There is no specific age to fall into financial folly. With every new monetary milestone, financial goal and responsibility comes a whole new perspective of how you manage your finances or mess it all up. If you find yourself guilty of a spoiled personal financial viewpoint, you are not alone in this matter. In fact, every generation reveals many significant mishaps, poor choices, and financial mistakes that its members often make. The smartest way to avoid making or repeating such blunders is to recognize and understand such issues before its too late. Keeping that in mind, here are five of the most common money mistakes that each generation seems to make.
1. Individuals in Their 20’s – Must Overcome the Fear of Investment
Young individuals need to invest significantly into growth stocks. Though they accompany some risk, they offer the immense potential for greater returns over time. Sadly, too many people in their 20’s are too afraid to take risks or are extreme risk-haters that avoid investing. Rather, their portfolios are inclining heavily on their assets and very little on stocks.
According to experts, one of the financial mistakes of risk aversion stems from financial illiteracy and a terrible generational fear of failure. In addition, they believe today’s young generation is more skittish as a result of unpredictable events they have witnessed in their lifetime such as the financial meltdown and the 9-11 attack. To date, mutual funds are one of the most practical ways to ease the angst about investments as they begin with riskier growth assets and, over time, slowly transition to more conservative holdings.
2. Individuals in Their 30’s – Too Much Expectation and Information
Today, more and more Americans are waiting until their 30’s to begin a family or purchase a house, marking this age as a chaotic time. Although these young adults most often think that they must be living the way their elders did, it takes considerable time to build and maintain that level of financial status and comfort. Attempting to live that ideal lifestyle by shrinking credit card debt and purchasing a big house will eventually make it more difficult to fulfill their long-term financial goals.

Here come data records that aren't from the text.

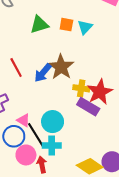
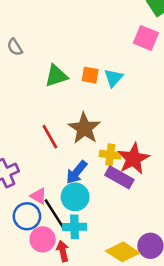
red line: (16, 68) -> (50, 137), moved
blue arrow: (43, 73) -> (77, 172), moved

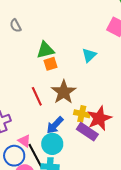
orange square: (90, 75) -> (51, 64), moved, turned -32

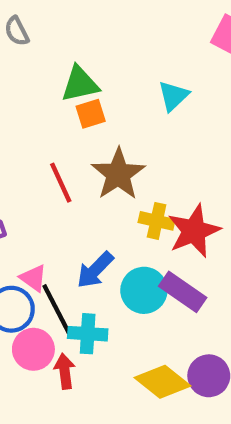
blue arrow: (55, 125) -> (95, 270), moved
purple rectangle: (87, 132) -> (183, 292), moved
cyan circle: (52, 144) -> (144, 290), moved

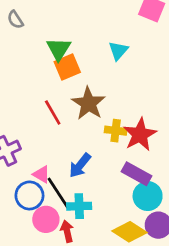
green triangle: (80, 84) -> (59, 49), turned -40
orange square: (91, 114) -> (67, 67), size x1.4
cyan circle: (144, 290) -> (148, 196), moved

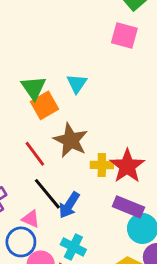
cyan triangle: (118, 51) -> (77, 84), moved
black line: (58, 193) -> (47, 194), moved
cyan cross: (79, 206) -> (73, 247), turned 35

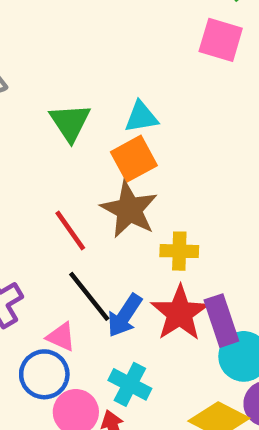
cyan triangle: (77, 84) -> (141, 117), turned 45
orange square: (44, 105) -> (134, 159), moved
red star: (127, 166) -> (180, 313), moved
purple rectangle: (128, 207) -> (221, 321), turned 48

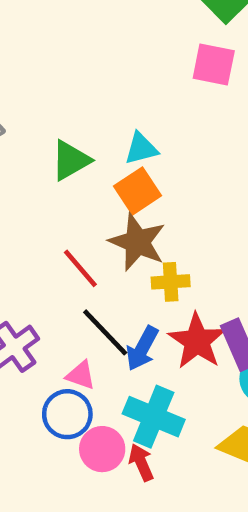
green triangle: (70, 122) -> (71, 160), turned 39
yellow cross: (179, 251) -> (171, 282), moved
cyan cross: (130, 384) -> (154, 417), size x1.4

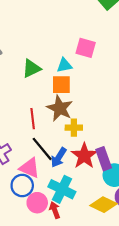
pink square: (214, 64) -> (86, 48), moved
orange square: (137, 191) -> (61, 85), turned 30
red line: (80, 268) -> (33, 119), turned 30
pink triangle: (81, 375) -> (30, 168), size x1.5

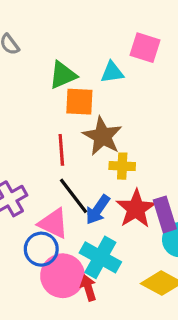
orange square: (61, 85) -> (79, 102), moved
pink circle: (37, 203) -> (63, 276), size x1.4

Making poor investments is one of the most common financial mistakes that today’s 30’s generation makes due to lack of financial knowledge of the several potential opportunities and available options. Young investors lacking the willingness or time to educate themselves might consider approaching financial professionals and bookkeeping experts for smart decision making.
3. Individuals in Their 40’s – Baring Family Expenses All Alone
The 40’s is the midlife period that brings the toughest expenses of all – raising kids, buying homes, maintaining a family, baring their children’s education expenses and possibly even caring for an aging parent. Such burdens have to be managed proactively to prevent both short and long-term difficulties. Baring all of the financial burden alone is one of the biggest financial mistakes that the 40’s generation makes today. Rather, they must encourage sharing the financial burden among other family members and encourage their children to be financially independent by working a part-time job or applying for scholarships. Also, they should start living within their means and build an emergency fund as soon as possible.
4. Individuals in Their 50’s – Trying To Catch Up
Too many people reach their fifties and realize that they have nothing saved for their retirement. Such financial mistakes can be avoided if individuals start saving for their retirement far earlier in life. With the hope of building a business to support their retirement years, an increasing number of Baby Boomers in their 50’s are turning towards entrepreneurship. However, it can render a risky proposition with both immensely significant upsides and downsides.
Although retirement feels hard and uncomfortable when one has to prioritize saving, work a side job for necessary income, and/or downsize a home and lifestyle, it defeats the fear of an under-funded retirement.
5. Individuals in Their 60’s and Beyond – Fail to Ask For Help
According to financial experts, today’s older Americans are comparatively less mature than elderly citizens of older generations. However, age inescapably lowers the brain’s analytic abilities thus making it hard to avoid financial mistakes. Hence, it is imperative for every person to have people they can rely on for financial assistance and decision making matters in their late years. These people could be your family members, friends, financial advisers or a mix of all of these.